Itni Dar'ya May Bhi Na Duba Amjad

Dub'nay Valo Ko Bus Ek Chul'lu Kafi Hai

==Relief work and puja done by the Nizam==
Jhumar Lal Tiwari, the court astrologer of the Hyderabad State advised the Nizam of Hyderabad Asaf Jah VI Sir Mahbub Ali Khan to appease the Goddess as River Musi wreaked havoc through the city on September 28, 1908. In response Nizam Mahbub Ali Khan wore a dhoti, janau and offered puja with fruits, flowers, coconuts, and a silk sari, pearls and gold to the river as per Hindu religious customs, to appease and pacify river Musi. Rivers are considered Goddess in Hindu customs and raging rivers are offered puja to pacify them in Hindu culture.

The Nizam opened the gates of his palace for everyone during the flood crisis. Whoever sought help and relief under his proactive supervision were promptly supported. Elephants and horses were also put in service for relief work by him.

A relief fund of 500,000 Rupees was borne by the state, and 1,000,000 more raised by public subscription, with the Nizam and Kishen Pershad making the largest donations. The government declared an official holiday of ten days for people to deal with their own crises. Ten kitchens were set up in various parts of the city, which were in operation from 29 September to 13 October.

==Aftermath==
The historic deluge resulted in the development of the twin cities in 1908. This necessitated planned, phased development.

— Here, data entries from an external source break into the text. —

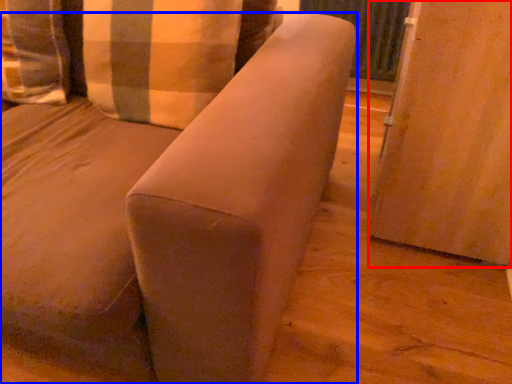 Question: Among these objects, which one is nearest to the camera, screen door (highlighted by a red box) or furniture (highlighted by a blue box)?

Choices:
 (A) screen door
 (B) furniture

Answer: (B) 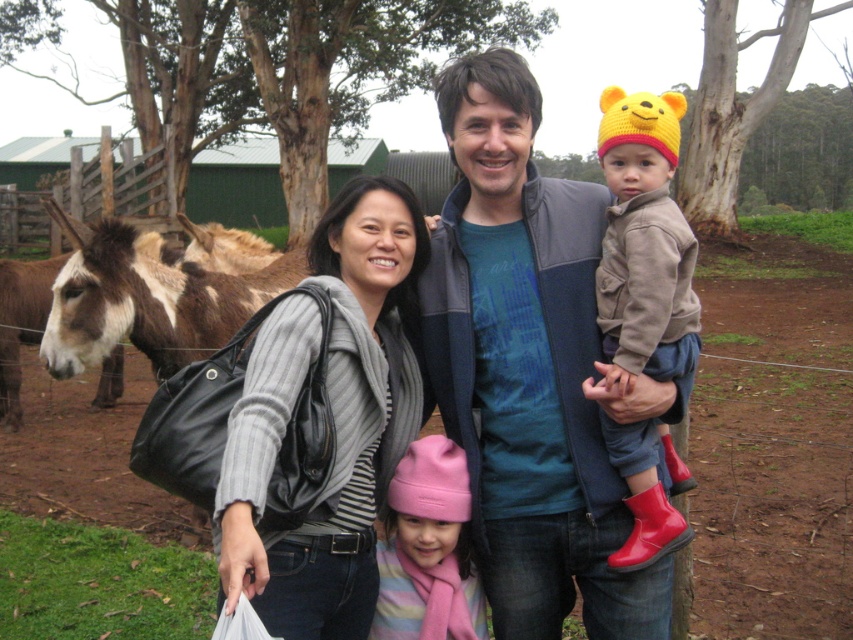 Does point (473, 269) come farther from viewer compared to point (399, 561)?

No, (473, 269) is closer to viewer.

Describe the element at coordinates (531, 368) in the screenshot. I see `blue fleece jacket at center` at that location.

Find the location of `blue fleece jacket at center`. blue fleece jacket at center is located at coordinates (531, 368).

Can you confirm if gray woolen sweater at center is wider than brown fuzzy donkey at left?

No, gray woolen sweater at center is not wider than brown fuzzy donkey at left.

Which is behind, point (302, 621) or point (74, 340)?

Point (74, 340)

Identify the location of gray woolen sweater at center. (332, 413).

Can you confirm if blue fleece jacket at center is positioned to the right of brown fuzzy donkey at left?

Indeed, blue fleece jacket at center is positioned on the right side of brown fuzzy donkey at left.

Between point (462, 292) and point (85, 364), which one is positioned behind?

The point (85, 364) is behind.

Which is behind, point (564, 410) or point (223, 342)?

The point (223, 342) is more distant.

You are a GUI agent. You are given a task and a screenshot of the screen. Output one action in this format:
    pyautogui.click(x=<x>, y=<y>)
    Task: Click on the blue fleece jacket at center
    This screenshot has width=853, height=640.
    Given the screenshot: What is the action you would take?
    pyautogui.click(x=531, y=368) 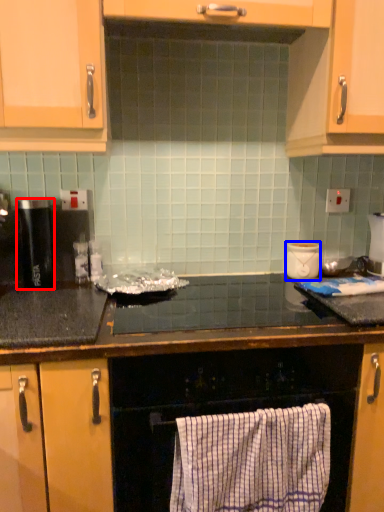 Question: Among these objects, which one is nearest to the camera, kitchen appliance (highlighted by a red box) or appliance (highlighted by a blue box)?

Choices:
 (A) kitchen appliance
 (B) appliance

Answer: (A) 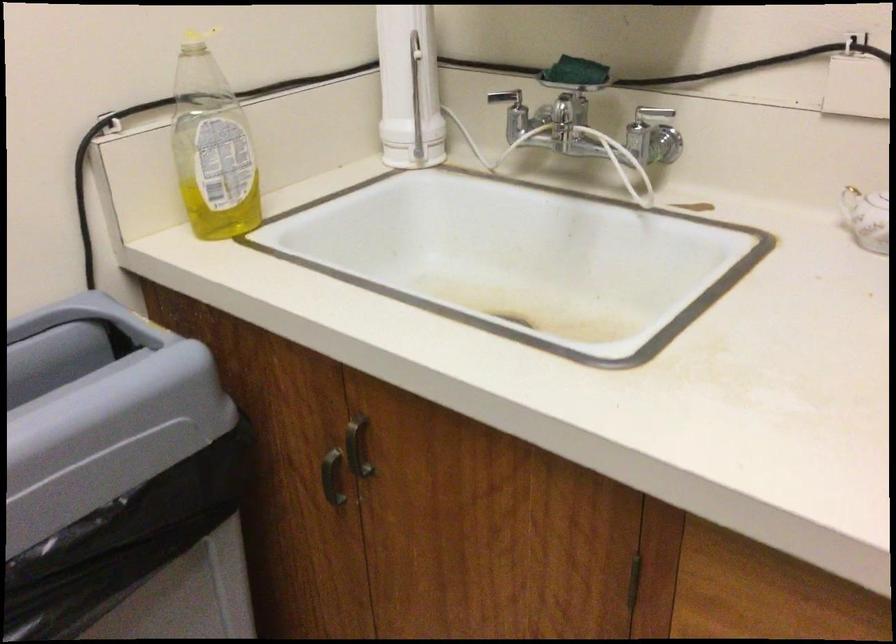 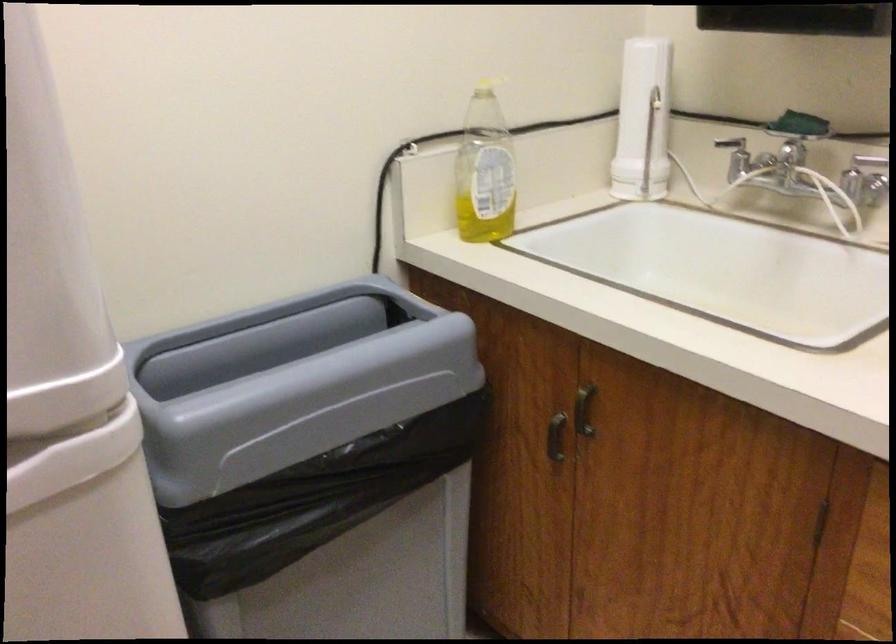 The images are taken continuously from a first-person perspective. In which direction are you moving?

The cameraman moved toward left, backward. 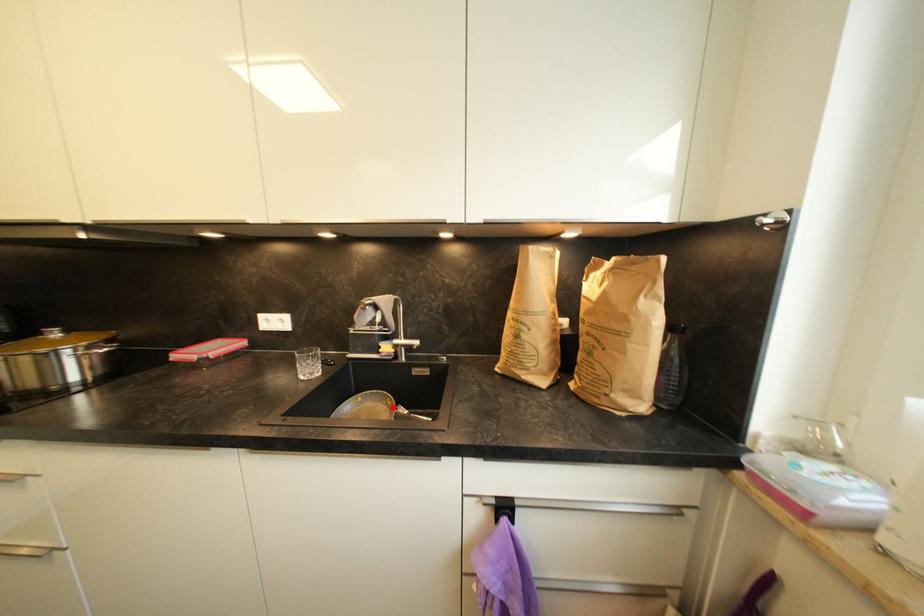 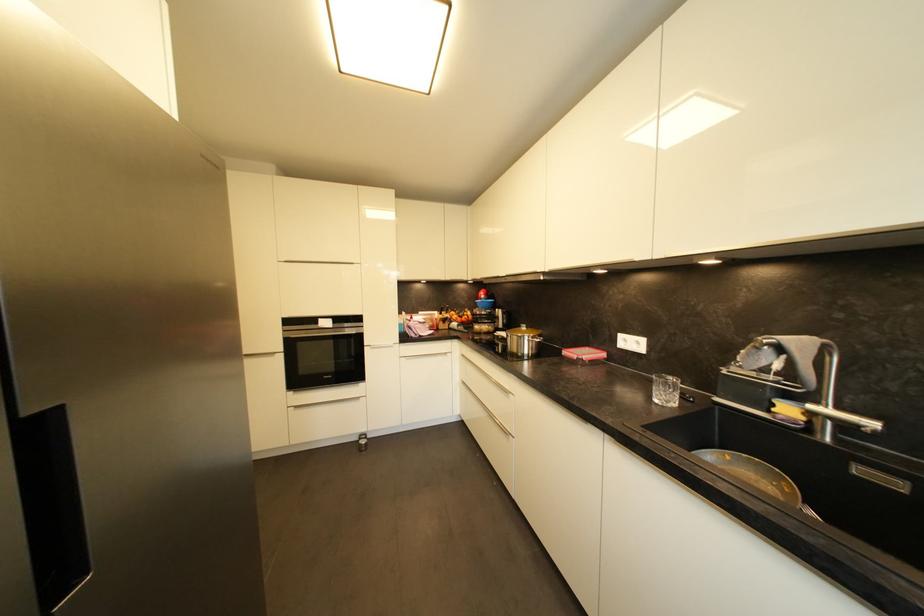 Find the pixel in the second image that matches the highlighted location in the first image.

(787, 493) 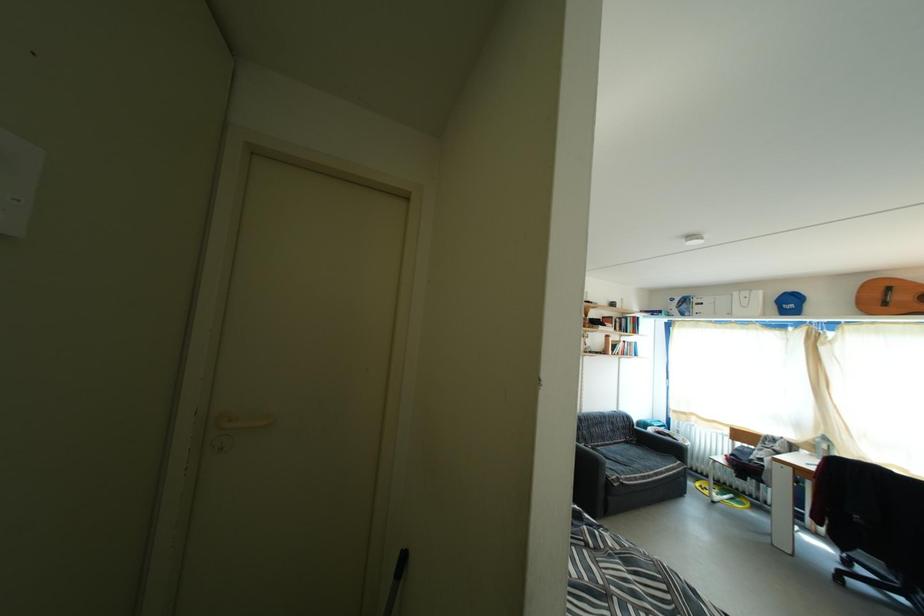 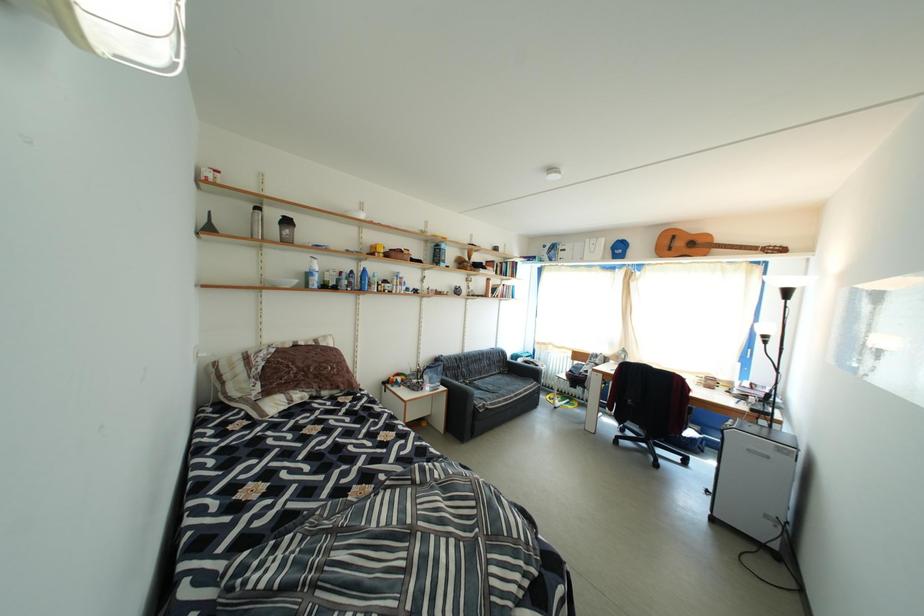 Question: The images are taken continuously from a first-person perspective. In which direction is your viewpoint rotating?

Choices:
 (A) Left
 (B) Right
 (C) Up
 (D) Down

Answer: (B) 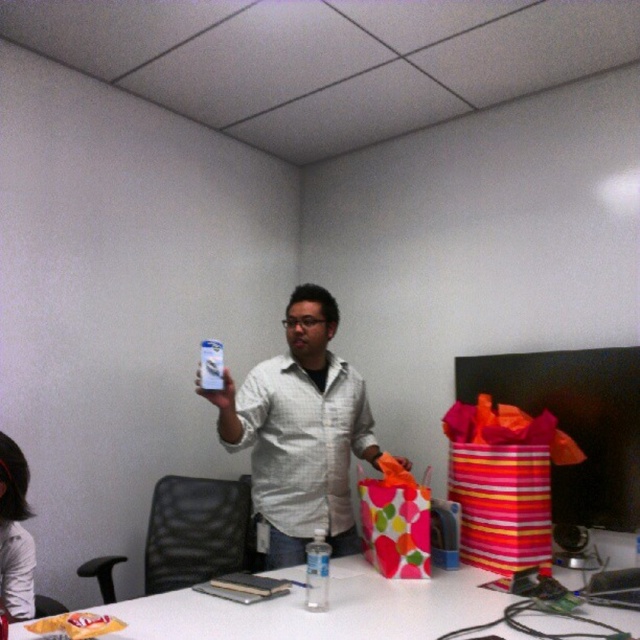 Is white glossy table at center closer to camera compared to clear plastic bottle at center?

Yes.

Which is more to the left, white glossy table at center or clear plastic bottle at center?

clear plastic bottle at center

Identify the location of white glossy table at center. Image resolution: width=640 pixels, height=640 pixels. (321, 612).

Is white glossy can at center to the left of white glossy table at center from the viewer's perspective?

Correct, you'll find white glossy can at center to the left of white glossy table at center.

Is point (268, 406) positioned after point (547, 627)?

Yes, point (268, 406) is farther from viewer.

The width and height of the screenshot is (640, 640). Find the location of `white glossy can at center`. white glossy can at center is located at coordinates (301, 433).

Is point (340, 518) positioned before point (228, 396)?

No.

Is white glossy can at center below matte plastic bottle at upper center?

Yes.

Is point (310, 442) behind point (234, 388)?

Yes, it is behind point (234, 388).

The height and width of the screenshot is (640, 640). I want to click on white glossy can at center, so click(301, 433). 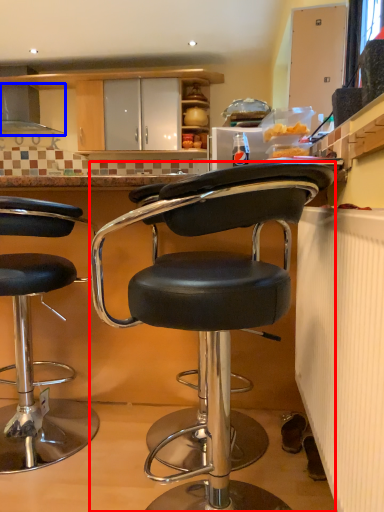 Question: Which point is further to the camera, chair (highlighted by a red box) or exhaust hood (highlighted by a blue box)?

Choices:
 (A) chair
 (B) exhaust hood

Answer: (B) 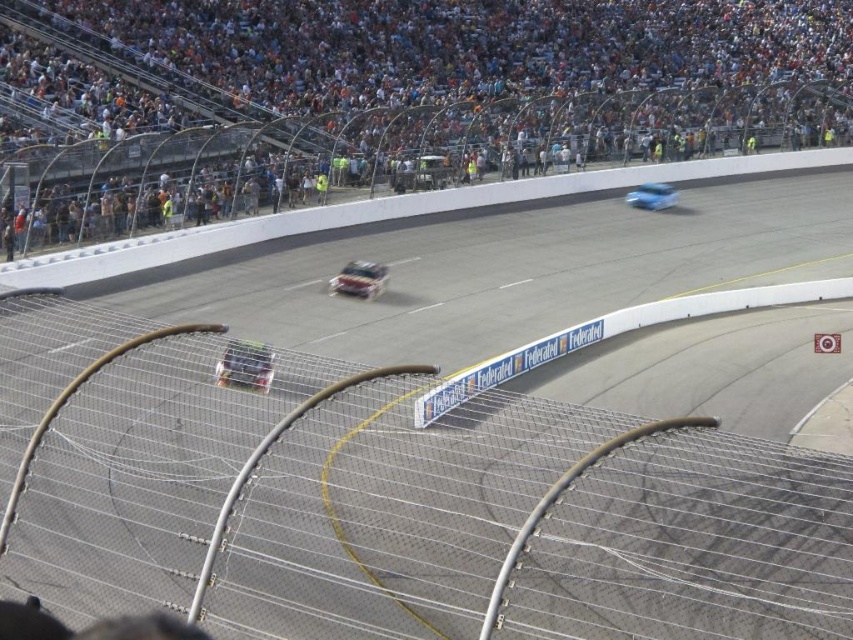 Does shiny metallic car at center appear on the left side of shiny blue car at center?

Correct, you'll find shiny metallic car at center to the left of shiny blue car at center.

Is shiny metallic car at center shorter than shiny blue car at center?

No.

What do you see at coordinates (358, 280) in the screenshot? The image size is (853, 640). I see `shiny metallic car at center` at bounding box center [358, 280].

Locate an element on the screen. The height and width of the screenshot is (640, 853). shiny metallic car at center is located at coordinates (358, 280).

Is shiny silver race car at center taller than shiny blue car at center?

Incorrect, shiny silver race car at center's height is not larger of shiny blue car at center's.

Between shiny silver race car at center and shiny blue car at center, which one has less height?

shiny silver race car at center

What do you see at coordinates (245, 365) in the screenshot?
I see `shiny silver race car at center` at bounding box center [245, 365].

You are a GUI agent. You are given a task and a screenshot of the screen. Output one action in this format:
    pyautogui.click(x=<x>, y=<y>)
    Task: Click on the shiny silver race car at center
    This screenshot has height=640, width=853.
    Given the screenshot: What is the action you would take?
    pyautogui.click(x=245, y=365)

Who is more forward, [490,145] or [625,195]?

Point [490,145] is more forward.

Can you confirm if white plastic crowd at upper left is wider than shiny blue car at center?

Yes, white plastic crowd at upper left is wider than shiny blue car at center.

Locate an element on the screen. Image resolution: width=853 pixels, height=640 pixels. white plastic crowd at upper left is located at coordinates (386, 97).

Locate an element on the screen. The width and height of the screenshot is (853, 640). white plastic crowd at upper left is located at coordinates (386, 97).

===Committee recommendations===
Syed Azam Hussaini submitted his report on 1 October 1909, with recommendations on preventing a recurrence of floods and improving civic amenities. The Seventh Nizam, Mir Osman Ali Khan, constituted a City Improve Trust in 1912. He built a flood control system on the river.

===Sir Visvesvaraya’s services===
The Nizam invited M. Visvesvaraya to advise and assist in the reconstruction of the city and to devise measures for the prevention of the recurrence of such a terrible catastrophe. He was assisted by engineers from the Public Works Department of Hyderabad State, and after much investigation and deliberation, they concluded that the immunity of Hyderabad city from flood must come from the construction of flood catchment areas in the basin above the city. They proposed to construct these reservoirs a few miles north of the capital.

A dam was built under noted engineer Nawab Ali Nawaz Jung Bahadur in 1920 across the river, 10 mi upstream from the city, called Osman Sagar. In 1927, another reservoir was built on Esi (tributary of Musi) and named Himayat Sagar. These lakes prevent the flooding of the River Musi and are major drinking water sources for Hyderabad city.